Published by CME Webmaster on August 29, 2011

The report issued today by the Government of Canada on the results of its public consultations with respect to Perimeter Security and Economic Competitiveness now needs to be translated into an agreement with the United States leading to practical actions and timelines with real, bottom line benefits for those industries whose competitiveness depends on an efficiently operating border, says Canadian Manufacturers & Exporters (CME).  

“Since the launch of this initiative, CME has been working closely with our members and governments on both sides of the border to develop a comprehensive and aggressive plan that will simplify the Canada-US business relationship for integrated domestic industries,” says Jayson Myers, CME’s President & CEO.  “From the outset, we have made it clear that the need to reduce the high transactional burden and the high cost of regulatory compliance currently placed on industries that ship products across the border on a regular basis is of the highest priority."

To that end, CME has worked with Businesses for Better Borders (B3) and the Canadian Manufacturing Coalition, to develop a detailed plan for perimeter security and economic competitiveness that has the support of 25 Canadian and US associations. The plan was released on May 30, 2011. Many of its recommendations are contained in the report released today. CME's full set of recommendations for both the RCC and BBWG is available here.

"We are pleased with the general direction of this interim report." added Myers. "However, what is critical now is that the government achieves an agreement with the US that meets the originally stated objective -- increase the competitiveness of our industries.
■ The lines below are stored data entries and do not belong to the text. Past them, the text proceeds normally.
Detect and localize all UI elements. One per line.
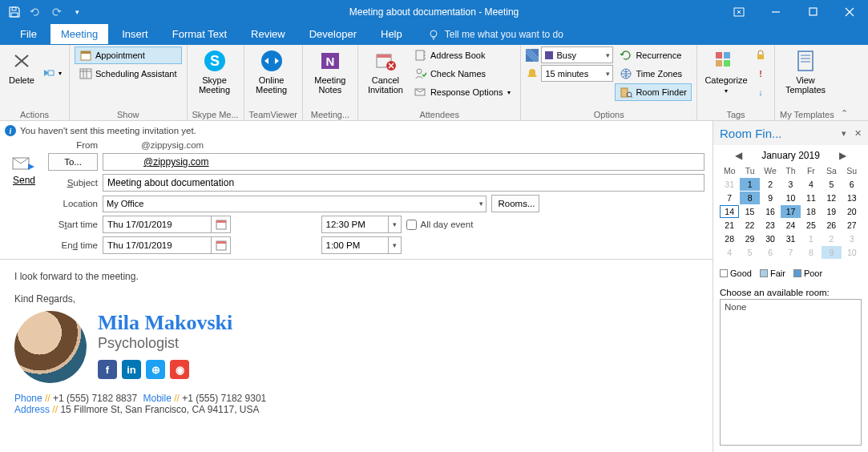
calendar-day[interactable]: 13 (842, 192, 862, 204)
ribbon-collapse-icon[interactable]: ⌃ (839, 45, 850, 120)
reminder-combo[interactable]: 15 minutes (541, 65, 613, 82)
calendar-day[interactable]: 19 (822, 205, 841, 218)
calendar-day[interactable]: 2 (822, 232, 841, 245)
forward-button[interactable]: ▾ (40, 64, 64, 82)
private-button[interactable] (752, 46, 769, 64)
appointment-button[interactable]: Appointment (75, 46, 182, 64)
close-icon[interactable] (831, 0, 868, 23)
location-field[interactable]: My Office (103, 196, 486, 212)
tab-insert[interactable]: Insert (111, 24, 159, 44)
calendar-day[interactable]: 17 (781, 205, 800, 218)
check-names-button[interactable]: Check Names (410, 65, 516, 83)
calendar-day[interactable]: 6 (761, 246, 780, 259)
calendar-day[interactable]: 30 (761, 232, 780, 245)
tab-format-text[interactable]: Format Text (162, 24, 237, 44)
tab-help[interactable]: Help (370, 24, 413, 44)
facebook-icon[interactable]: f (98, 360, 117, 379)
calendar-day[interactable]: 4 (801, 178, 821, 191)
calendar-day[interactable]: 31 (720, 178, 739, 191)
calendar-day[interactable]: 18 (801, 205, 821, 218)
next-month-icon[interactable]: ▶ (834, 150, 851, 161)
calendar-day[interactable]: 8 (801, 246, 821, 259)
calendar-day[interactable]: 3 (842, 232, 862, 245)
meeting-notes-button[interactable]: N Meeting Notes (308, 46, 353, 95)
calendar-day[interactable]: 22 (740, 219, 759, 232)
high-importance-button[interactable]: ! (752, 65, 769, 83)
rooms-button[interactable]: Rooms... (491, 195, 539, 212)
cancel-invitation-button[interactable]: Cancel Invitation (363, 46, 408, 95)
end-date-field[interactable]: Thu 17/01/2019 (103, 236, 231, 254)
calendar-day[interactable]: 3 (781, 178, 800, 191)
end-time-field[interactable]: 1:00 PM▾ (321, 236, 402, 254)
all-day-checkbox[interactable] (406, 220, 417, 230)
calendar-day[interactable]: 21 (720, 219, 739, 232)
room-finder-button[interactable]: Room Finder (615, 83, 692, 101)
calendar-day[interactable]: 4 (720, 246, 739, 259)
save-icon[interactable] (5, 2, 24, 22)
tab-review[interactable]: Review (240, 24, 296, 44)
start-date-field[interactable]: Thu 17/01/2019 (103, 216, 231, 233)
calendar-day[interactable]: 1 (801, 232, 821, 245)
delete-button[interactable]: Delete (5, 46, 38, 85)
linkedin-icon[interactable]: in (122, 360, 141, 379)
calendar-day[interactable]: 10 (842, 246, 862, 259)
pane-close-icon[interactable]: ✕ (854, 128, 862, 139)
calendar-day[interactable]: 14 (720, 205, 739, 218)
calendar-day[interactable]: 7 (781, 246, 800, 259)
tab-developer[interactable]: Developer (299, 24, 367, 44)
minimize-icon[interactable] (757, 0, 794, 23)
message-body[interactable]: I look forward to the meeting. Kind Rega… (0, 259, 713, 452)
redo-icon[interactable] (46, 2, 66, 22)
maximize-icon[interactable] (794, 0, 831, 23)
calendar-day[interactable]: 28 (720, 232, 739, 245)
calendar-day[interactable]: 10 (781, 192, 800, 204)
tell-me-search[interactable]: Tell me what you want to do (427, 28, 563, 41)
calendar-day[interactable]: 15 (740, 205, 759, 218)
tab-file[interactable]: File (10, 24, 47, 44)
to-field[interactable]: @zippysig.com (103, 153, 704, 171)
calendar-day[interactable]: 31 (781, 232, 800, 245)
calendar-day[interactable]: 5 (740, 246, 759, 259)
time-zones-button[interactable]: Time Zones (615, 65, 692, 83)
calendar-day[interactable]: 11 (801, 192, 821, 204)
show-as-combo[interactable]: Busy (541, 46, 613, 63)
subject-field[interactable] (103, 174, 704, 192)
calendar-day[interactable]: 23 (761, 219, 780, 232)
calendar-day[interactable]: 2 (761, 178, 780, 191)
calendar-day[interactable]: 1 (740, 178, 759, 191)
calendar-day[interactable]: 9 (822, 246, 841, 259)
web-icon[interactable]: ⊕ (146, 360, 165, 379)
online-meeting-button[interactable]: Online Meeting (249, 46, 294, 95)
calendar-day[interactable]: 16 (761, 205, 780, 218)
pane-menu-icon[interactable]: ▾ (842, 128, 846, 139)
qat-customize-icon[interactable]: ▾ (67, 2, 87, 22)
scheduling-assistant-button[interactable]: Scheduling Assistant (75, 65, 182, 83)
prev-month-icon[interactable]: ◀ (730, 150, 747, 161)
categorize-button[interactable]: Categorize ▾ (702, 46, 750, 95)
calendar-day[interactable]: 9 (761, 192, 780, 204)
address-book-button[interactable]: Address Book (410, 46, 516, 64)
calendar-icon[interactable] (211, 237, 230, 253)
calendar-day[interactable]: 8 (740, 192, 759, 204)
calendar-day[interactable]: 29 (740, 232, 759, 245)
tab-meeting[interactable]: Meeting (50, 24, 108, 44)
calendar-day[interactable]: 27 (842, 219, 862, 232)
send-button[interactable]: Send (8, 155, 40, 188)
calendar-day[interactable]: 25 (801, 219, 821, 232)
calendar-day[interactable]: 20 (842, 205, 862, 218)
calendar-day[interactable]: 6 (842, 178, 862, 191)
undo-icon[interactable] (26, 2, 45, 22)
calendar-day[interactable]: 7 (720, 192, 739, 204)
calendar-day[interactable]: 12 (822, 192, 841, 204)
calendar-day[interactable]: 24 (781, 219, 800, 232)
calendar-day[interactable]: 5 (822, 178, 841, 191)
skype-meeting-button[interactable]: S Skype Meeting (192, 46, 237, 95)
recurrence-button[interactable]: Recurrence (615, 46, 692, 64)
low-importance-button[interactable]: ↓ (752, 83, 769, 101)
to-button[interactable]: To... (48, 153, 98, 171)
response-options-button[interactable]: Response Options ▾ (410, 83, 516, 101)
calendar-day[interactable]: 26 (822, 219, 841, 232)
ribbon-display-icon[interactable] (721, 0, 757, 23)
calendar-icon[interactable] (211, 216, 230, 232)
start-time-field[interactable]: 12:30 PM▾ (321, 216, 402, 233)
This must include a significant reduction in transactional reporting requirements for qualified companies as well as easing the burden on business travelers."

Canada and the US don't only trade with each other, we build things together. Roughly 50 per cent of all Canada-US trade is intra-company or part of an integrated supply chain. With every crossing, companies must provide shipment data, which adds significant costs to the production of almost everything build in North America. This is a cost that foreign competitors don't face that makes it difficult to compete domestically and internationally.

Myers continued, "Previous efforts at simplifying our border operations and regulatory harmonization never met the originally stated objectives. Companies have invested heavily in compliance and security programs, only to have those programs inadequately supported by governments, undermining their bottom line benefits. Today, with the challenges facing industry, including increased global competition, continued protectionism in foreign markets, rising input and commodity costs and a high Canadian dollar, failure to meet our stated objectives this time cannot be an option. The government must deliver an agreement with the US that meets the needs of industry, as detailed in our action plan."